# When did CCD problem start



## eccookbees

Looking back at the start of the CCD problem. It seems like it started when we had serious problems with Mites & I started treating for is this true for anybody else?


----------



## enjambres

Wasn't keeping bees then, but have them now. CCD has almost completely vanished of late, according to the BeeInformed survey. But people are still treating for mites- at least most people who are able to keep their bees alive for the long term are. I live surrounded by corn some, or all, of which is treated with neonics. I'm not seeing issues here. There probably are some major downsides to neonics to the our entire natural environment, but I'm increasng doubtful that they are they the primary bad actor with bees. The science isn't reflecting that, at least what I'm reading. (BTW, I am no apologist for Big-Ag/Pharma and I don't use their products on my farm.) 

Enj.


----------



## eccookbees

Can you explain to me the difference between CCD and a dead hive that just disappears?Back in the 1940's they used to give the beekeeper reimbursement for the loss of beehives do to pesticide!


----------



## BadBeeKeeper

eccookbees said:


> Can you explain to me the difference between CCD and a dead hive that just disappears?


I've had hives die/disappear, I don't attribute it to "CCD". As far as I am concerned "CCD" is little more than a "name" assigned to an event in which a large number of hives suffered issues, the cause of which has yet to be explained. At least one other similar event has occurred, which cannot possibly be explained by the causes which agro-activists are attempting to link the most current event. Until such time as definitive answers are reached, I refuse to point at the nearest a finger at the latest "cause du jour" that occupies the minds of luddites who have no proof to their claims.

I too have cornfields in range of my bees, and there is no evidence that they are causing any harm. Some of my hives do well, others do not. If all of my hives failed repeatedly year after year, I would be looking for a common cause. The fact that some do well leads me to believe that there is not some big, bad enemy doing the damage, more likely the failures are my own fault, or other circumstances which I may or may not have been able to influence had I been aware of them.
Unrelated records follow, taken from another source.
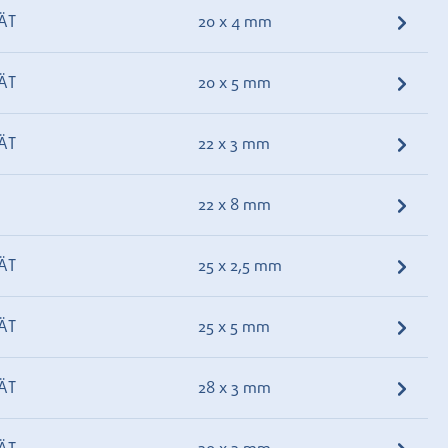
ÄT
20 x 4 mm
ÄT
20 x 5 mm
ÄT
22 x 3 mm
22 x 8 mm
ÄT
25 x 2,5 mm
ÄT
25 x 5 mm
ÄT
28 x 3 mm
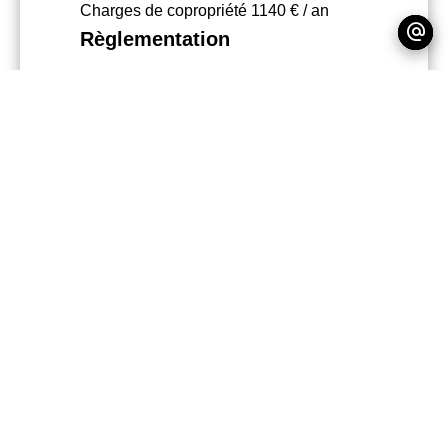
Charges de copropriété
1140 € / an
Règlementation
Montant estimé des dépenses annuelles
d'énergie pour un usage standard, établi
à partir des prix de l'énergie de l'année
2021 : 810€ ~ 1120€
+
−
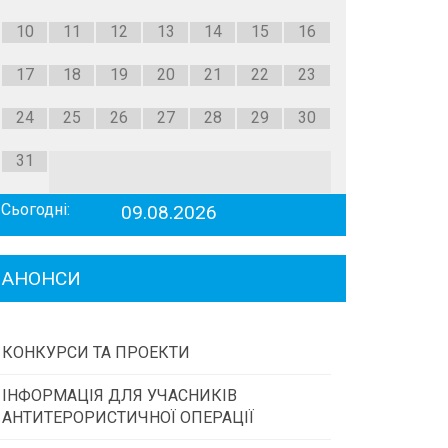
10
11
12
13
14
15
16
17
18
19
20
21
22
23
24
25
26
27
28
29
30
31
Сьогодні:
09.08.2026
АНОНСИ
КОНКУРСИ ТА ПРОЕКТИ
ІНФОРМАЦІЯ ДЛЯ УЧАСНИКІВ
Конкурс проектів та програм місцевого
АНТИТЕРОРИСТИЧНОЇ ОПЕРАЦІЇ
самоврядування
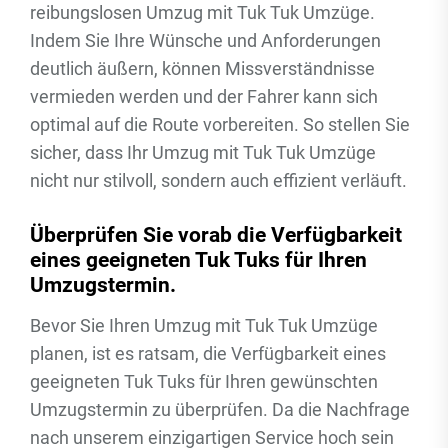
reibungslosen Umzug mit Tuk Tuk Umzüge.
Indem Sie Ihre Wünsche und Anforderungen
deutlich äußern, können Missverständnisse
vermieden werden und der Fahrer kann sich
optimal auf die Route vorbereiten. So stellen Sie
sicher, dass Ihr Umzug mit Tuk Tuk Umzüge
nicht nur stilvoll, sondern auch effizient verläuft.
Überprüfen Sie vorab die Verfügbarkeit
eines geeigneten Tuk Tuks für Ihren
Umzugstermin.
Bevor Sie Ihren Umzug mit Tuk Tuk Umzüge
planen, ist es ratsam, die Verfügbarkeit eines
geeigneten Tuk Tuks für Ihren gewünschten
Umzugstermin zu überprüfen. Da die Nachfrage
nach unserem einzigartigen Service hoch sein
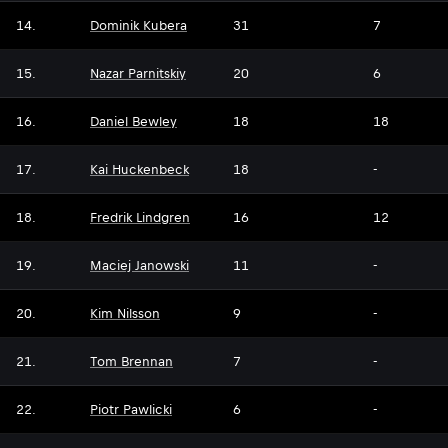
14.
Dominik Kubera
31
7
15.
Nazar Parnitskiy
20
6
16.
Daniel Bewley
18
18
17.
Kai Huckenbeck
18
-
18.
Fredrik Lindgren
16
12
19.
Maciej Janowski
11
-
20.
Kim Nilsson
9
-
21.
Tom Brennan
7
-
22.
Piotr Pawlicki
6
-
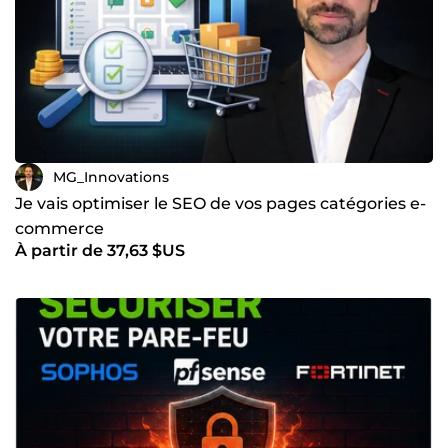
MG_Innovations
Je vais optimiser le SEO de vos pages catégories e-
commerce
À partir de 37,63 $US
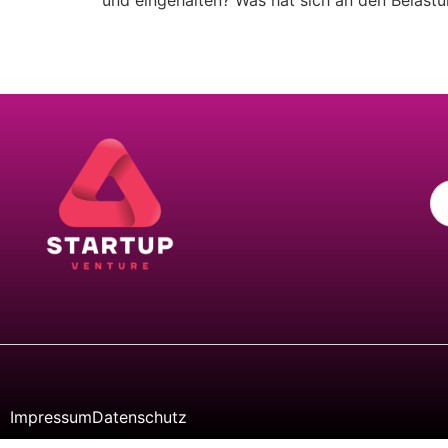
und eingehalten? Was hat sich an den Belast
Impressum
Datenschutz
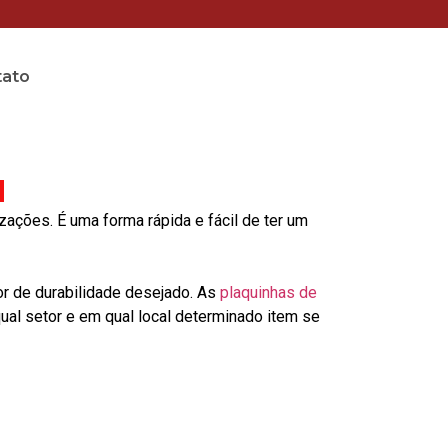
tato
u
ções. É uma forma rápida e fácil de ter um
or de durabilidade desejado. As
plaquinhas de
al setor e em qual local determinado item se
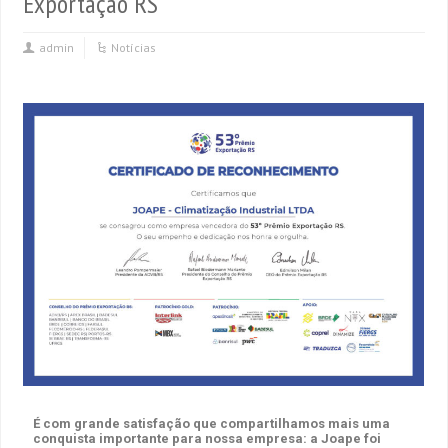
Exportação RS
admin
Notícias
É com grande satisfação que compartilhamos mais uma
conquista importante para nossa empresa: a Joape foi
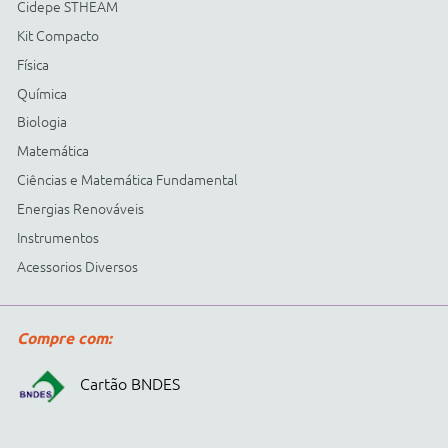
Cidepe informa:
usamos
cookies para personalizar
anúncios e melhorar a sua
experiência no site. Ao
continuar e fechar
continuar navegando, você
concorda com a nossa
.
Política de Privacidade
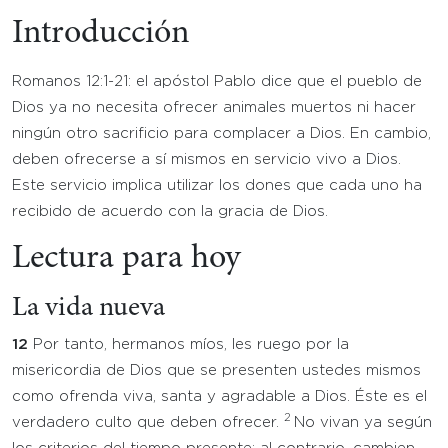
Introducción
Romanos 12:1-21: el apóstol Pablo dice que el pueblo de
Dios ya no necesita ofrecer animales muertos ni hacer
ningún otro sacrificio para complacer a Dios. En cambio,
deben ofrecerse a sí mismos en servicio vivo a Dios.
Este servicio implica utilizar los dones que cada uno ha
recibido de acuerdo con la gracia de Dios.
Lectura para hoy
La vida nueva
12
Por tanto, hermanos míos, les ruego por la
misericordia de Dios que se presenten ustedes mismos
como ofrenda viva, santa y agradable a Dios. Éste es el
2
verdadero culto que deben ofrecer.
No vivan ya según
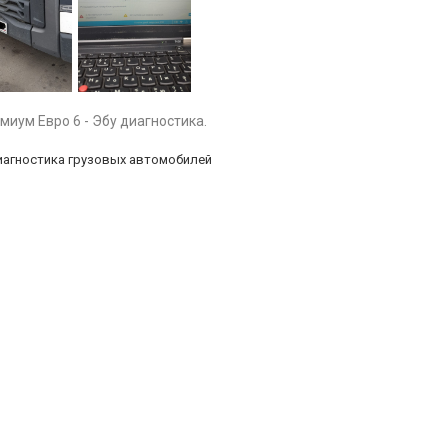
миум Евро 6 - Эбу диагностика.
иагностика грузовых автомобилей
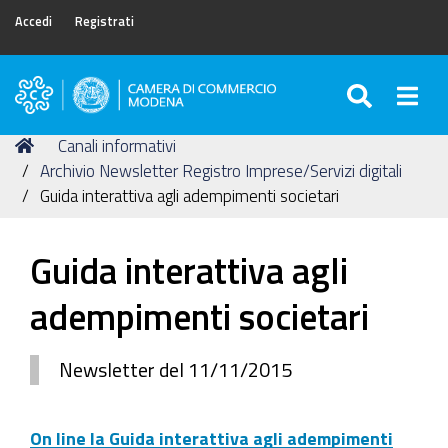
Accedi
Registrati
SEARC
Togg
Camera
di
Tu
Home
Canali informativi
Commercio
sei
Archivio Newsletter Registro Imprese/Servizi digitali
di
qui:
Guida interattiva agli adempimenti societari
Modena
Guida interattiva agli
adempimenti societari
Newsletter del 11/11/2015
On line la Guida interattiva agli adempimenti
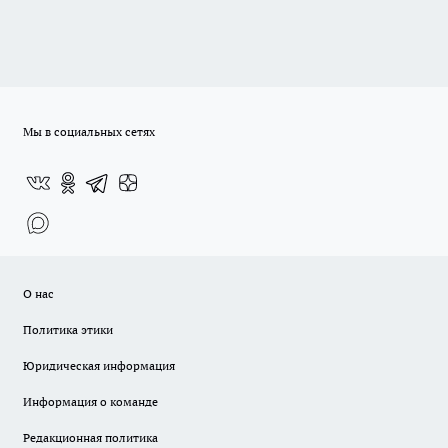
Мы в социальных сетях
О нас
Политика этики
Юридическая информация
Информация о команде
Редакционная политика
The fact is, that my own corn seemed to be of little interest to my bees, though it was grown from organic/non-GMO seed and treated only with organic fertilizers and pesticide (Bt, applied during hours when bees were not active).


----------



## Joel

There was definately a paradigm shift in beekeeping after varroa hit. I agree with bad beekeeper, calling it CCD doesn't help us solve a problem. Many factors against beekeepers today but it really goes back to keeping any population in an unnatural number in a given area. Nature controls over population through disease, starvation or parasites. Our bees travel more to more places and share a great deal more than they did a few decades before. Climate, pesticides, poor weather periods, stuff I should have gotten done and did't, recently studies are showing that maybe cell towers do impact bees do to interruptions in the magnetic fields birds and bees use to navigate. We diagnose every hive and are frequently seeing new issues in our or other hives we inspect. We have found beating Varroa contributes a great deal to overall success so I think you hit that nail on the head.


----------



## eccookbees

I had about 20 hives in my backyard my neighbor had about 10 hives in his backyard.He had an apple orchardso the spring of the year was fine.He took care of his stuff. Well problem is he's sprayed his orchard which didn't help my honeybees either.I took some pollen substitude which is white in color and put it outside my bee hives on the ground then I set back and watched the bees take the pollen substitute.Well the substitute turn the bees white and I could see where they were going.To my great surprise a lot of them we're going right back up to my neighbors bee yard because they were starving and robbing my hives! Now this is where my CCD started at one time!


----------



## umchuck

CCD = 2006 varroa mite = 1986


----------



## eccookbees

This was one of the problems that I seen when looking for mites in their bee hives.That was using powdered sugar to dislodge the mites from the Bees.The powdered sugar would go to the bottom bored &all over the hive body which would set up moles, mildew & infection. Which would then be track back in to the Bee hive by the Bees.This is what happened to me!


----------



## Haraga

Please tell us more!


----------



## eccookbees

This is another problem I have had in the past. I inspected my hive I seen that it was weak also seen that it has spiders in it. Came back one week later no Queen Bee but still had spiders. Well did the spiders take the Queen Bee out and eat it for lunch. Well no Queen Bee weak hive equals CCD!or should I say I just didn't manage my beehive right that time either!


----------



## eccookbees

Why is it when I go to look up an article online about a subject there has to be 15 miles of dirt road for the answer. I need a simple answer to a simple question that I can understand! I am NOT one of the scientist that understands all that data they give you!


----------



## eccookbees

Asiatic Mites had been found in South-east Asia and the USSR in the past.


----------



## Michael Bush

1868. See "Report of the Commissioner of Agriculture for the Year 1868" published by U.S. Government Printing Office, Washington, D.C. pp 272-281


----------



## Ian

eccookbees said:


> Why is it when I go to look up an article online about a subject there has to be 15 miles of dirt road for the answer. I need a simple answer to a simple question that I can understand! I am NOT one of the scientist that understands all that data they give you!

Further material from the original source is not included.